Demonologists have made him a demon with the head of a king and
with serpents for his legs. The Egyptian Basilides, 2nd century
heretics, looked upon him as their supreme god. Finding that the
seven Greek letters contained in his name amounted to 365, the
number of days in the year, they placed at his command several
spirits who presided over the 365 heavens and to whom they
attributed 365 virtues, one for each day. The Basilides also said that
Jesus Christ, Our Savior, was but a benevolent spirit sent to earth
by Abrasax.” —Dictionnaire inferna,
1863
Basilides a Gnostic sect. Other sources deny connection with Basilides, suggest Abraxas/Abrasax is a demiurgic figure syncretized from Jewish and other obscure tradition.
November 2:
Mary has been dead for eleven years. Eleven: doubled 1, said to represent a strand of DNA. Also balance. Primer number. First number you can’t count on your hands. Eleventh of the major arcana is Justice.

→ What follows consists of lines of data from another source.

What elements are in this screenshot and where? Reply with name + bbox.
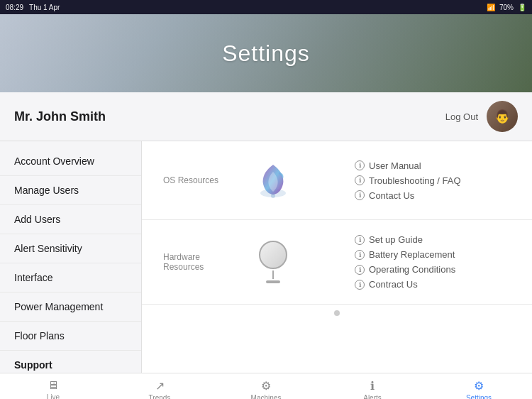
user-bar: Mr. John Smith Log Out 👨 (0, 92, 532, 141)
info-icon-4 (355, 235, 365, 245)
page-title: Settings (222, 40, 310, 67)
os-resources-icon (248, 155, 298, 205)
lamp-base (266, 280, 280, 283)
nav-item-settings[interactable]: ⚙ Settings (426, 376, 532, 400)
sidebar-item-alert-sensitivity[interactable]: Alert Sensitivity (0, 234, 141, 263)
info-icon-6 (355, 265, 365, 275)
content-area: OS Resources (142, 141, 532, 373)
info-icon-2 (355, 175, 365, 185)
user-manual-link[interactable]: User Manual (355, 160, 511, 171)
scroll-dot (334, 310, 340, 316)
logout-button[interactable]: Log Out (445, 111, 478, 122)
svg-point-1 (271, 194, 275, 198)
contract-us-link[interactable]: Contract Us (355, 279, 511, 290)
status-date: Thu 1 Apr (29, 4, 60, 11)
alerts-icon: ℹ (370, 379, 375, 393)
status-time: 08:29 (6, 4, 23, 11)
wifi-icon: 📶 (487, 4, 495, 11)
setup-guide-link[interactable]: Set up Guide (355, 234, 511, 245)
hardware-resources-icon (248, 237, 298, 287)
info-icon-5 (355, 250, 365, 260)
status-bar: 08:29 Thu 1 Apr 📶 70% 🔋 (0, 0, 532, 14)
info-icon-3 (355, 190, 365, 200)
os-resources-label: OS Resources (163, 175, 234, 185)
os-resource-links: User Manual Troubleshooting / FAQ Contac… (355, 160, 511, 201)
main-content: Account Overview Manage Users Add Users … (0, 141, 532, 373)
sidebar-item-add-users[interactable]: Add Users (0, 205, 141, 234)
sidebar-item-manage-users[interactable]: Manage Users (0, 176, 141, 205)
monitor-icon: 🖥 (48, 379, 59, 392)
sidebar-item-floor-plans[interactable]: Floor Plans (0, 322, 141, 351)
lamp-icon (259, 241, 287, 283)
operating-conditions-link[interactable]: Operating Conditions (355, 264, 511, 275)
avatar: 👨 (487, 101, 518, 132)
battery-level: 70% (499, 4, 514, 11)
hardware-resources-section: Hardware Resources Set up Guide Battery … (142, 220, 532, 305)
nav-item-machines[interactable]: ⚙ Machines (213, 376, 319, 400)
lamp-globe (259, 241, 287, 269)
nav-item-live[interactable]: 🖥 Live (0, 376, 106, 399)
troubleshooting-link[interactable]: Troubleshooting / FAQ (355, 175, 511, 186)
nav-item-alerts[interactable]: ℹ Alerts (319, 376, 426, 400)
lamp-stem (272, 270, 274, 279)
contact-us-link[interactable]: Contact Us (355, 190, 511, 201)
info-icon-7 (355, 280, 365, 290)
nav-item-trends[interactable]: ↗ Trends (106, 376, 213, 400)
sidebar: Account Overview Manage Users Add Users … (0, 141, 142, 373)
sidebar-item-power-management[interactable]: Power Management (0, 293, 141, 322)
machines-icon: ⚙ (261, 379, 271, 393)
trends-icon: ↗ (155, 379, 165, 393)
os-resources-section: OS Resources (142, 141, 532, 220)
sidebar-item-account-overview[interactable]: Account Overview (0, 147, 141, 176)
bottom-nav: 🖥 Live ↗ Trends ⚙ Machines ℹ Alerts ⚙ Se… (0, 373, 532, 399)
scroll-indicator (142, 305, 532, 322)
hardware-resources-label: Hardware Resources (163, 252, 234, 272)
battery-icon: 🔋 (518, 4, 526, 11)
settings-icon: ⚙ (474, 379, 484, 393)
battery-replacement-link[interactable]: Battery Replacement (355, 249, 511, 260)
info-icon (355, 160, 365, 170)
hardware-resource-links: Set up Guide Battery Replacement Operati… (355, 234, 511, 290)
hero-header: Settings (0, 14, 532, 92)
sidebar-item-support[interactable]: Support (0, 351, 141, 373)
user-name: Mr. John Smith (14, 109, 106, 124)
sidebar-item-interface[interactable]: Interface (0, 263, 141, 293)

Revelations 11:11: “And after three days and a half the Spirit of life from God entered into them, and they stood upon their feet; and great fear fell upon them which saw them.”

December 11:
WENDIGO
Cree: Evil that devours. Half phantom, half man, half beast. Wood spirit, very thing. Cannibal/magic. Eats live flesh. Lives in forests.
Perfect hunter: heightened senses, speed, strength, power. Enhanced vision, smell. Cunning and insane. Not bound by moral restrictions nor conventional restraints. With superhuman abilities, lives by instincts as an animal. Ferocious, ravenous, evil. Strength of wild animal, freedom to roam forest, hunt for live meat. Eats only living flesh.
Wendigo knows how to fast long winters —hibernates for years at a time— will hunt when necessary. Legends from local lore state that it’s hundreds of years old —was once a man, and turned into cannibal, possibly from conditions such as harsh winters cut off from supplies. Miner/hunter/courier DeBois: conditions of isolation & depravity turned him into a monster. Different cultures around the world carry similar legends. Cannibalism endows the consumer with certain powers such as heightened senses, strength, speed, agility.

Desperate, lonely —what price survival? Eats members of his own tribe. Always hungry, alone, numb. Less than human. Can never return, senses gone in normal sense. Wendigos are feared in history —petroglyphs are clear depictions— North American versions: gigantic spirit, over fifteen feet tall, glowing eyes, long yellow fangs, overly long tongue, most have yellowish swallow skin. Some are matted with hair, lanky, and driven by hunger. Can be male or female, but always hungry. Some versions of the legend have them growing in size with every meal, so there’s always more to feed. Others say wendigo has a heart of ice which must be shattered or melted to kill it.
Cannibalism plus magic equals a dark, dark road. I’ve never seen anything so hungry. Every motion and sound and breath of the wendigo is about hunger. It’s stealthy when stalking is prey, blinding fast when pouncing, savage and ravenous when eating.
I wish I didn’t know about that last part, but you see things in this job.
Algernon Blackwood didn’t know the half of it.